Re: [RFC PATCH bpf-next v4 0/3] Handle immediate reuse in bpf memory allocator

[Date Prev][Date Next][Thread Prev][Thread Next][Date Index][Thread Index]

 



Hi,

On 6/8/2023 7:23 AM, Alexei Starovoitov wrote:
> On Wed, Jun 7, 2023 at 1:50 PM Alexei Starovoitov
> <alexei.starovoitov@xxxxxxxxx> wrote:
>> On Wed, Jun 7, 2023 at 10:52 AM Alexei Starovoitov
>> <alexei.starovoitov@xxxxxxxxx> wrote:
>>> On Wed, Jun 07, 2023 at 04:42:11PM +0800, Hou Tao wrote:
>>>> As said in the commit message, the command line for test is
>>>> "./map_perf_test 4 8 16384", because the default max_entries is 1000. If
>>>> using default max_entries and the number of CPUs is greater than 15,
>>>> use_percpu_counter will be false.
>>> Right. percpu or not depends on number of cpus.
>>>
>>>> I have double checked my local VM setup (8 CPUs + 16GB) and rerun the
>>>> test.  For both "./map_perf_test 4 8" and "./map_perf_test 4 8 16384"

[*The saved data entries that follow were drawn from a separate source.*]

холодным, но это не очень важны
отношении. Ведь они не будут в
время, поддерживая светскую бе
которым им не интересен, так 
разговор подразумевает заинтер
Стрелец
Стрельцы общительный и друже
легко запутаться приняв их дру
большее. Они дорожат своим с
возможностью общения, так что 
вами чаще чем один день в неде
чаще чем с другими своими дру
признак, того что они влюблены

>>>> there are obvious performance degradation.
>>> ...
>>>> [root@hello bpf]# ./map_perf_test 4 8 16384
>>>> 2:hash_map_perf kmalloc 359201 events per sec
>>> ..
>>>> [root@hello bpf]# ./map_perf_test 4 8 16384
>>>> 4:hash_map_perf kmalloc 203983 events per sec
>>> this is indeed a degration in a VM.
>>>
>>>> I also run map_perf_test on a physical x86-64 host with 72 CPUs. The
>>>> performances for "./map_perf_test 4 8" are similar, but there is obvious
>>>> performance degradation for "./map_perf_test 4 8 16384"
>>> but... a degradation?
>>>
>>>> Before reuse-after-rcu-gp:
>>>>
>>>> [houtao@fedora bpf]$ sudo ./map_perf_test 4 8 16384
>>>> 1:hash_map_perf kmalloc 388088 events per sec
>>> ...
>>>> After reuse-after-rcu-gp:
>>>> [houtao@fedora bpf]$ sudo ./map_perf_test 4 8 16384
>>>> 5:hash_map_perf kmalloc 655628 events per sec
>>> This is a big improvement :) Not a degration.

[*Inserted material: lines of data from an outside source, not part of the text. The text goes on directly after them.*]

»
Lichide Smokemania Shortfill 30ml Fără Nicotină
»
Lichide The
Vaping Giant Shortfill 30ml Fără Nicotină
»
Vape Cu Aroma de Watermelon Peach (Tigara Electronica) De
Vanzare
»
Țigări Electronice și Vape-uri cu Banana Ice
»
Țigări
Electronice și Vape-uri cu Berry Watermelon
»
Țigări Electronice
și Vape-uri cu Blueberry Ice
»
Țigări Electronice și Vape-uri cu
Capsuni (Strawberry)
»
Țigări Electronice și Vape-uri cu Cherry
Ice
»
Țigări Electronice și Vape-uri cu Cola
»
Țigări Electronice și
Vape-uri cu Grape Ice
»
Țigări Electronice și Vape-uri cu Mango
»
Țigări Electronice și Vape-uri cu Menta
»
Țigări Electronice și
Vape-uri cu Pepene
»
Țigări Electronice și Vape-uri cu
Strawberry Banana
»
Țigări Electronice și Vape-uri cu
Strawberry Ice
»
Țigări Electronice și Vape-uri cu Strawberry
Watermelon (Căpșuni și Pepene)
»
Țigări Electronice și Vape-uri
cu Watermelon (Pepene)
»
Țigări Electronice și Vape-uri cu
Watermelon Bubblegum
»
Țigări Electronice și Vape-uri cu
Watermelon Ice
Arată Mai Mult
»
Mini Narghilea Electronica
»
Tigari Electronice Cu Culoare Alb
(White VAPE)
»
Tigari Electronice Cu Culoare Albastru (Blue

>>> You always have to double check the numbers with perf report.
>>>
>>>> So could you please double check your setup and rerun map_perf_test ? If
>>>> there is no performance degradation, could you please share your setup
>>>> and your kernel configure file ?
>>> I'm testing on normal no-debug kernel. No kasan. No lockdep. HZ=1000
>>> Playing with it a bit more I found something interesting:
>>> map_perf_test 4 8 16348
>>> before/after has too much noise to be conclusive.
>>>
>>> So I did
>>> map_perf_test 4 8 16348 1000000
>>>
>>> and now I see significant degration from patch 3.

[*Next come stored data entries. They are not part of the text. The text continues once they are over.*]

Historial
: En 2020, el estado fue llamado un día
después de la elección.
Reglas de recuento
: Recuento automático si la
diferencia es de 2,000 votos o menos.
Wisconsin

>>> It drops from 800k to 200k.
>>> And perf report confirms that heavy contention on sc->reuse_lock is the culprit.
>>> The following hack addresses most of the perf degradtion:
>>>
>>> diff --git a/kernel/bpf/memalloc.c b/kernel/bpf/memalloc.c
>>> index fea1cb0c78bb..eeadc9359097 100644
>>> --- a/kernel/bpf/memalloc.c
>>> +++ b/kernel/bpf/memalloc.c
>>> @@ -188,7 +188,7 @@ static int bpf_ma_get_reusable_obj(struct bpf_mem_cache *c, int cnt)
>>>         alloc = 0;
>>>         head = NULL;
>>>         tail = NULL;
>>> -       raw_spin_lock_irqsave(&sc->reuse_lock, flags);
>>> +       if (raw_spin_trylock_irqsave(&sc->reuse_lock, flags)) {
>>>         while (alloc < cnt) {
>>>                 obj = __llist_del_first(&sc->reuse_ready_head);
>>>                 if (obj) {
>>> @@ -206,6 +206,7 @@ static int bpf_ma_get_reusable_obj(struct bpf_mem_cache *c, int cnt)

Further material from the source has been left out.